Eine der häufigsten Verletzungen, vor allem bei Fußballspielern, ist die Kapselbandverletzung am äußeren oberen Sprunggelenk. Diese Verletzung kann ohne Operation, z. B. mit einer speziellen Schiene, folgenlos ausheilen. Nicht selten verdickt und entzündet sich aber auch als Folge die Gelenkinnenhaut, meist begleitet von einer Gelenkergussbildung. Weichteilgewebe (Bänder und Kapsel) kann sich an der äußeren Vorderseite des Sprungbeines einklemmen und zu schmerzhaften Bewegungseinschränkungen führen. Freie Gelenkkörper (z. B. durch eine Verletzung abgesprengte Knorpelteile) können zu Blockaden führen. Es gibt aber auch knöcherne Einklemmungen als Folge unbehandelter akuter oder chronischer Überdehnungen, den sogenannten Fußballerknöchel. Dabei bilden sich an der Vorderseite des Gelenkes, am Ansatz der Gelenkkapsel, kleine knöcherne Randzacken (Osteophyten). Des Weiteren gibt es Narbenbildungen nach Verletzungen oder Operationen sowie Ernährungsstörungen des Knorpels mit der Gefahr der Knorpelablösung (Osteochondrosis dissecans).
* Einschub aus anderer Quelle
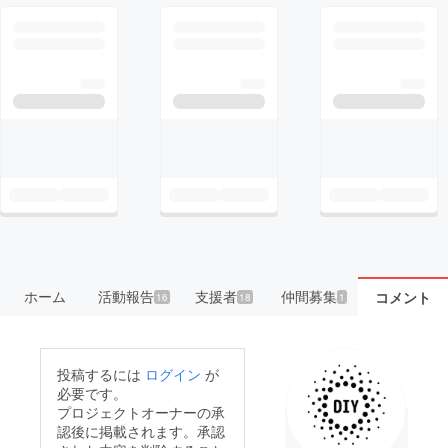
ホーム
活動報告
支援者
仲間募集
コメント
16
18
1
投稿するには
ログイン
が
必要です。
プロジェクトオーナーの承
認後に掲載されます。承認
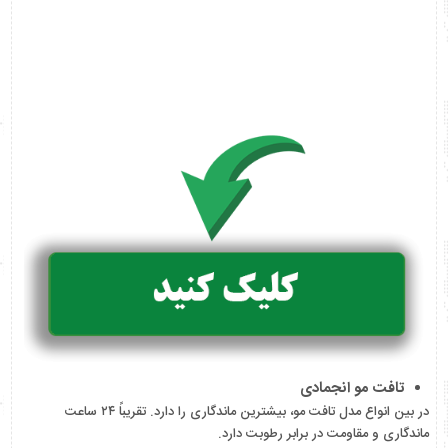
تافت مو انجمادی
در بین انواع مدل تافت مو، بیشترین ماندگاری را دارد. تقریباً ۲۴ ساعت
ماندگاری و مقاومت در برابر رطوبت دارد.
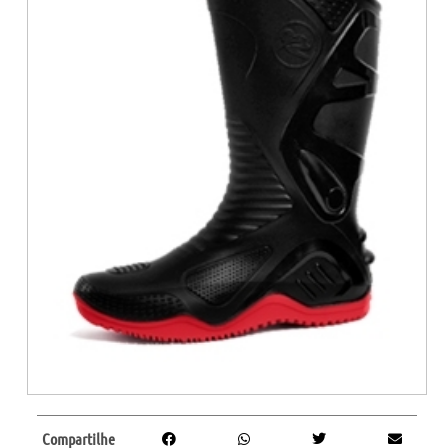
Compartilhe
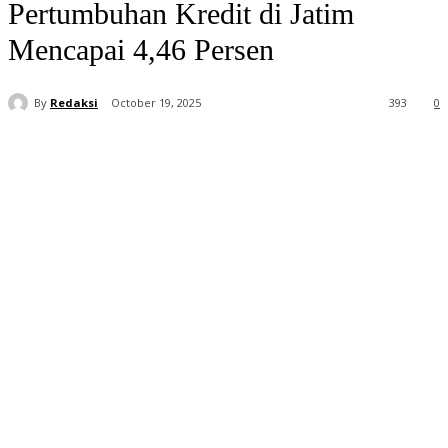
Pertumbuhan Kredit di Jatim
Mencapai 4,46 Persen
By
Redaksi
October 19, 2025
393
0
Die Sprunggelenksarthroskopie ist eine Technik, die bei diesen Problemen immer nützlicher wird. Arthroskopisch lassen sich Narben lösen, eingeklemmte Weichteile entfernen und knöcherne Randzacken abtragen.

Bei Schädigung des Knorpels kann ähnlich wie am Knie eine Knorpelbehandlung durchgeführt werden. Am häufigsten wird der geschädigte Knorpel entfernt, geglättet und ggf. der darunter liegende Knochen angefrischt, um die Neubildung eines Faserknorpels zu fördern. In sehr seltenen Fällen ist auch die Transplantation von Knorpel notwendig. Nach einem arthroskopischen Sprunggelenkseingriff kann der Patient meist schon am nächsten Tag wieder entlassen werden. 2 bis 3 Tage später erfolgt der nächste Verbandwechsel bei uns in der Praxis oder wird von dem zuweisenden Hausarzt/Facharzt durchgeführt. Fädenentfernung zwischen dem 8. bis 12. postoperativen Tag. Teilbelastung an Gehstützen kann für eine gewisse Zeit erforderlich sein. Kontrolluntersuchungen in unserer Praxis 3 Wochen und ggf. 3 Monate nach der Operation.